# [PROBLEM DETAILS]
Every line in the following data that has "utilizzare" counts toward the total; state that total alone.

(Collected data)
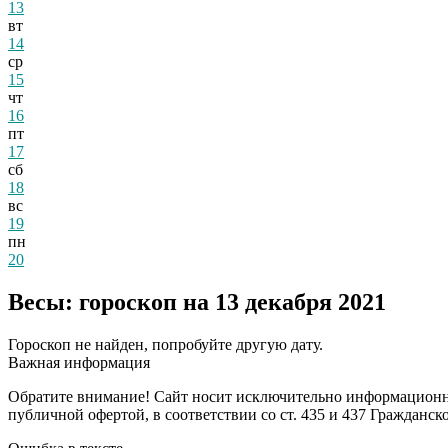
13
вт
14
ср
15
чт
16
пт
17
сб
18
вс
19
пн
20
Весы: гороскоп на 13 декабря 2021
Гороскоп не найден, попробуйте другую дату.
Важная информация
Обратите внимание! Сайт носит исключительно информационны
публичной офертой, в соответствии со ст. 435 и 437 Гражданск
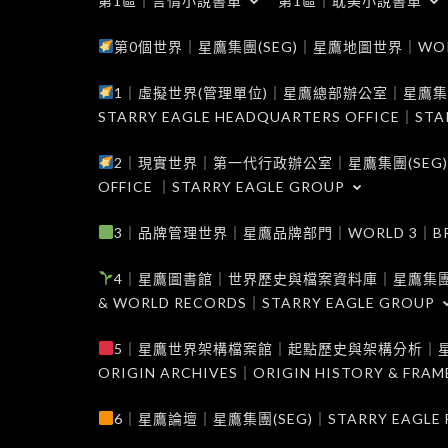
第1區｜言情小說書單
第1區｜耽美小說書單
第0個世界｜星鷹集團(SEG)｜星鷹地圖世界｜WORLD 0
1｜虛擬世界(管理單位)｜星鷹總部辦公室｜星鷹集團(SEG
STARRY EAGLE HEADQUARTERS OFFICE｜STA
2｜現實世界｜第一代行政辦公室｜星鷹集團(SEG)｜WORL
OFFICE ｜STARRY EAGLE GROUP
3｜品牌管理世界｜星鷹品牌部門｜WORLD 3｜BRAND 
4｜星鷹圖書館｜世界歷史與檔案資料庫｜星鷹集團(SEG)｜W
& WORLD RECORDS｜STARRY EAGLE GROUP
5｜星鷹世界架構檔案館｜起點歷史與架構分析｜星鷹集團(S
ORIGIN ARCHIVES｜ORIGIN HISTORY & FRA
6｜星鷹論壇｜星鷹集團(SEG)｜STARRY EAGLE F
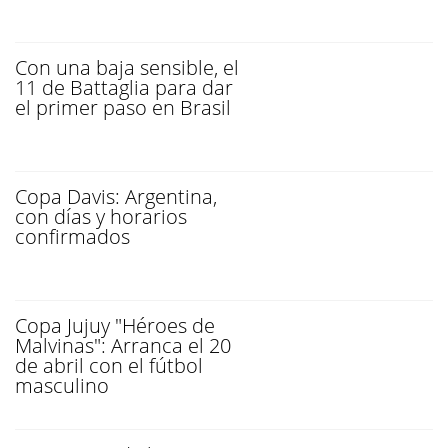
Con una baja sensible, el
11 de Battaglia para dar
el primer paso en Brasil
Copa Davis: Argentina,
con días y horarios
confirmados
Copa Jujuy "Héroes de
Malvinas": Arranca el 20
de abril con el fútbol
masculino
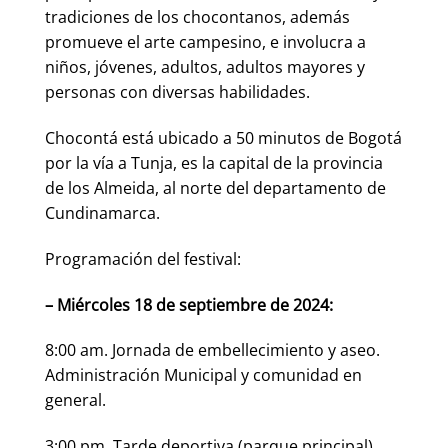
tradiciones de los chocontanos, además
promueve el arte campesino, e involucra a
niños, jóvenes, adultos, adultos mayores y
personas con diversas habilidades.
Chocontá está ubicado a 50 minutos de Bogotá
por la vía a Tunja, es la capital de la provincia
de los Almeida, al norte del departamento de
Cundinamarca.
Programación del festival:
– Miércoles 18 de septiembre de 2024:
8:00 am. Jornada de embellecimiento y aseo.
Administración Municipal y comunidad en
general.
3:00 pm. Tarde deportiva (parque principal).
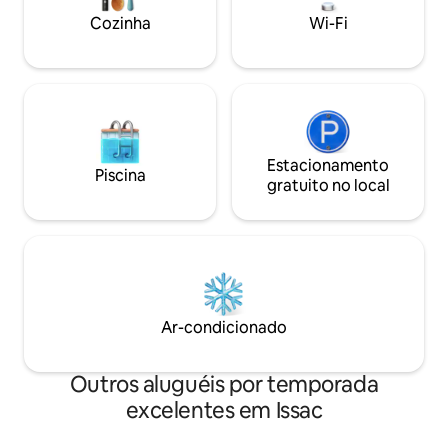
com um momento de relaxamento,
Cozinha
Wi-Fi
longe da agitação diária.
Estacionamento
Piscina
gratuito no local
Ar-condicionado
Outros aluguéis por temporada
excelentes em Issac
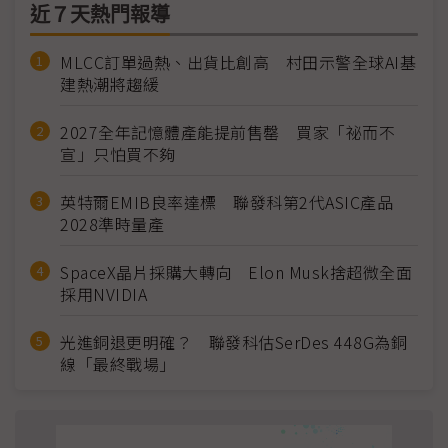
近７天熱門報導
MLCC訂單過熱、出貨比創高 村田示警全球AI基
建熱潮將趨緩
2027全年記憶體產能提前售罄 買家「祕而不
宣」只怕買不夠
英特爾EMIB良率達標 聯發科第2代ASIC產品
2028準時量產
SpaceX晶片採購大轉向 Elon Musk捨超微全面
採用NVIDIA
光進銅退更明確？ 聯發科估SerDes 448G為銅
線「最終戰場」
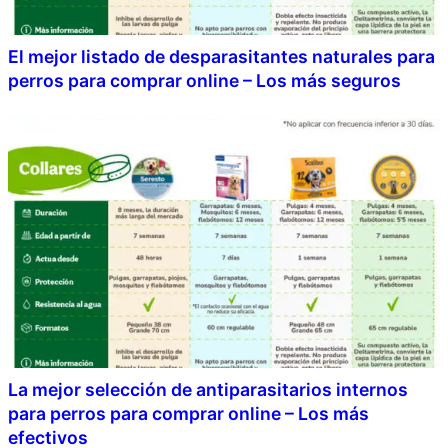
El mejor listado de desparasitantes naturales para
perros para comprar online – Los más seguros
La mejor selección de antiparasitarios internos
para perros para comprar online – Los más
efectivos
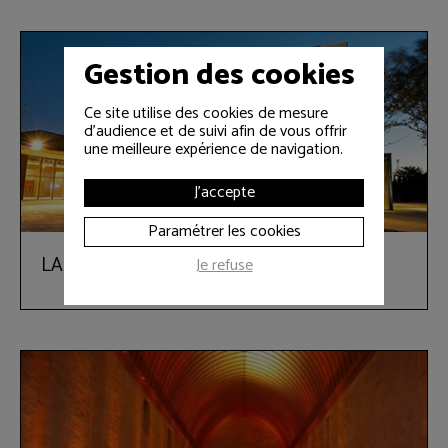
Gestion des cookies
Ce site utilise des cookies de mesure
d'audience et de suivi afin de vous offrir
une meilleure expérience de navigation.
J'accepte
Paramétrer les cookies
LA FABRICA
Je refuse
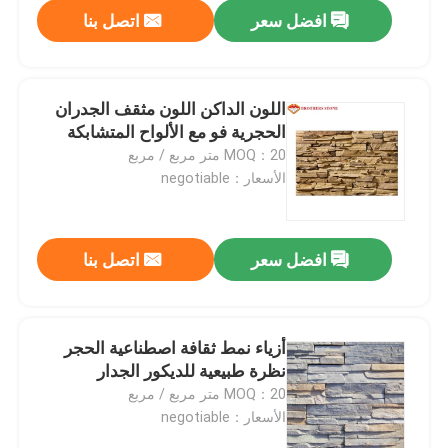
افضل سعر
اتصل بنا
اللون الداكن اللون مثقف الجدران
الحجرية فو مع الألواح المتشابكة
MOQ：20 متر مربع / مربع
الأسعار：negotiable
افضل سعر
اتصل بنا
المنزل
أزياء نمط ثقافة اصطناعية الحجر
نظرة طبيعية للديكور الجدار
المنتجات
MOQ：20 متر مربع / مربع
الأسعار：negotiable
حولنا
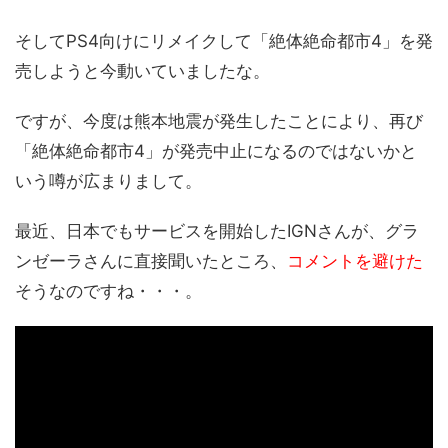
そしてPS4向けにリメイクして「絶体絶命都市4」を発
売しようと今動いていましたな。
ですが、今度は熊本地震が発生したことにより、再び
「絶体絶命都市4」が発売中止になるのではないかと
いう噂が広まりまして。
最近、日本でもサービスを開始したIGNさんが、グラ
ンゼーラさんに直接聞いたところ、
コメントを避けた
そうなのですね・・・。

---

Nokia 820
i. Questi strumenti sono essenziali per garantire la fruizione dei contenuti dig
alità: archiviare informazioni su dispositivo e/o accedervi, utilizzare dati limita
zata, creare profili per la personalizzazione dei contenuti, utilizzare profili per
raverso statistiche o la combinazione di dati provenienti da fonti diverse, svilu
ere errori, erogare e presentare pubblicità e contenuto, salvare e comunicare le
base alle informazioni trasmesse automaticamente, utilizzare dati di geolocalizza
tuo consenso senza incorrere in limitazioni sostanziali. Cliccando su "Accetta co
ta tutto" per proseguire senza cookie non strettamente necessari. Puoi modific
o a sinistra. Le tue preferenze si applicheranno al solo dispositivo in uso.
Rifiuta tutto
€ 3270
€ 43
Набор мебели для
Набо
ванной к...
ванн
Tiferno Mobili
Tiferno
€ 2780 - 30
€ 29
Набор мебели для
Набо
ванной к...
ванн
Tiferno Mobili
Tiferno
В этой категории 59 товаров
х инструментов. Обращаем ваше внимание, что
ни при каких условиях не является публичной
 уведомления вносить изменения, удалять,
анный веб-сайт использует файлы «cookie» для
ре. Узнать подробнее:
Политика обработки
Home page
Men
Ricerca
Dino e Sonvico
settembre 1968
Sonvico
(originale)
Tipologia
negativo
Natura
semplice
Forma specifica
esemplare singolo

# [OUTPUT]
3